Something is causing damage to my wood trim recently replaced on my home. Edges of the cedar wood are being chipped off. We do have a lot of birds that hang around our roof, but just small songbird sparrows that i doubt could do this damage. I did find a nest in the attic vent wedged against the screen that is keeping things out of the attic, which could explain the vent damage, but again I've only seen small birds. And it isn't making holes like you'd expect from a woodpecker type. Any ideas what could be causing this and how to stop it? I'm in Ohio if that helps understand types of wildlife...


----------



## ryansdiydad (Aug 16, 2015)

Squirrels.. not always clear why they do it but they do chew wood/wood trim/wood siding... may be trying to find a way in the house to build a nest... that spot near the vent and the nesting material you found could be evidence of that..

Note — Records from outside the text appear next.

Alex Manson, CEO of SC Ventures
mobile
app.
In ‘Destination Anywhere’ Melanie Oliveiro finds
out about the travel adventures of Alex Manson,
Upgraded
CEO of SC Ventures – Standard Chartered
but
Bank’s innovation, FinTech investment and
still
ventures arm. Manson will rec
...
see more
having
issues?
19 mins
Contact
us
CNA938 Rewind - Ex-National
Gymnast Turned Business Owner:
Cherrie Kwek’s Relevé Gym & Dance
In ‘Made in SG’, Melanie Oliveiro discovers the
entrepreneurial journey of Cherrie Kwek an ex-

Stopping them.. man.. nothing stops a squirrel but poison or a pellet gun.. I have never found any spray or whatever that has ever stopped a squirrel from doing what it wants..


----------



## Windows on Wash (Aug 30, 2011)

+1

That is the work of "Tree Rats with Tails". 

Best bet is to get the trim wrapped as well as the gable vent.


----------



## Yodaman (Mar 9, 2015)

+2 on the squirrels, any tress overhanging the house making things easy for them?
If there was an old squirrel nest in there, new squirrels will smell that and want back in.
You might but a motion detected camera on the spot and get a definitive answer.


----------



## chrisn (Dec 23, 2007)

+3 on the stinkin tree rats, I have seen this a lot
death is the only answer


----------



## ChuckF. (Aug 25, 2013)

Figure out how they might be getting onto your house, like from too-close trees, trellises, etc, and eliminate that path.

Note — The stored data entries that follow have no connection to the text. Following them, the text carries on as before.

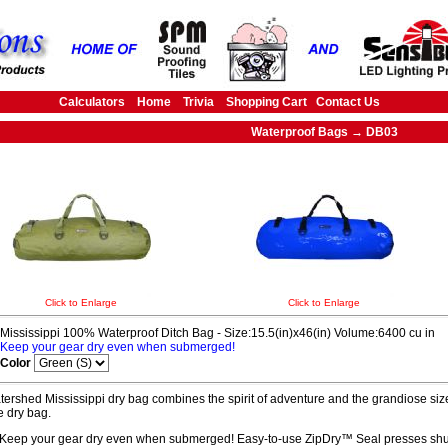
Calculators
Home
Trivia
Shopping Cart
Contact Us
Waterproof Bags → DB03
Click to Enlarge
Click to Enlarge
Mississippi 100% Waterproof Ditch Bag - Size:15.5(in)x46(in) Volume:6400 cu in
Keep your gear dry even when submerged!
Color
ershed Mississippi dry bag combines the spirit of adventure and the grandiose size
 dry bag.
Keep your gear dry even when submerged! Easy-to-use ZipDry™ Seal presses shut 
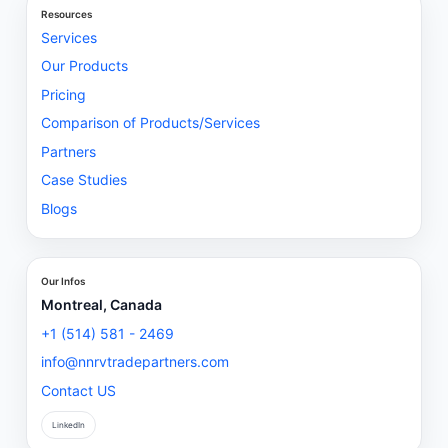
Resources
Services
Our Products
Pricing
Comparison of Products/Services
Partners
Case Studies
Blogs
Our Infos
Montreal, Canada
+1 (514) 581 - 2469
info@nnrvtradepartners.com
Contact US
LinkedIn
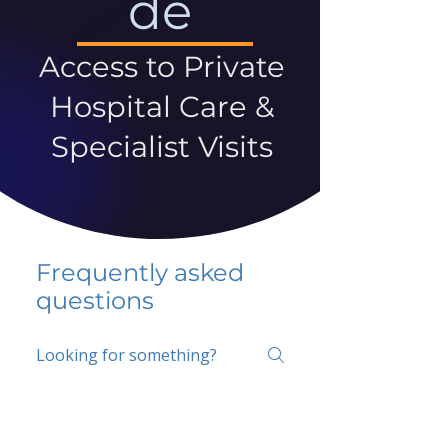
de
Access to Private
Hospital Care &
Specialist Visits
Frequently asked
questions
5 percent FAQ
School FAQ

On the other hand, it could also be birds. There are birds much smaller than woodpeckers that can do this, they do it to my trim and siding sometimes. They look for rotten decaying wood in trees and peck at it to find insects. To a bird, your house is made of wood so it's just a funny-shaped tree.


----------



## dw287305 (Feb 25, 2017)

Thanks everyone for the feedback. I will look at trimming tree branches/bushes. And maybe some poison. Any poison recommended for squirrels?


----------



## Windows on Wash (Aug 30, 2011)

I would just cut back all the greenery. That will keep them off. Most aren't scaling vertical walls to get in like that. They just jump from trees most of the time. 

Trim back and then decide if you need to take additional measures.


----------



## Gary in WA (Mar 11, 2009)

----------------------------Welcome to the forums!------------------

I've watched them climb an 8' - 1x4 corner trim on the garage to get to the bird feeder with sunflower seeds. Then grab 1x with both feet/claws and stretch out horizontally to grab the feeder 16" away... the rake board marks are where they chew the paint off to get a better grip with their claws to bite, then bend down/back to grab vent louvers with front paws, and chew to get in. Just add some hardware cloth in front of it, painted to match. BTW, your vent is severely undersized, I hope you have more on roof top.

Gary


----------



## r0ckstarr (Jan 8, 2013)

dw287305 said:


> Thanks everyone for the feedback. I will look at trimming tree branches/bushes. And maybe some poison. Any poison recommended for squirrels?


I wouldn't recommend poison if you have pets, or are in a neighborhood that has pets. A pet could get ahold of the dead squirrel and also become poisoned. I don't know your states laws, but I would trap and release elsewhere, or kill the nuisance squirrel(s) without poison.


----------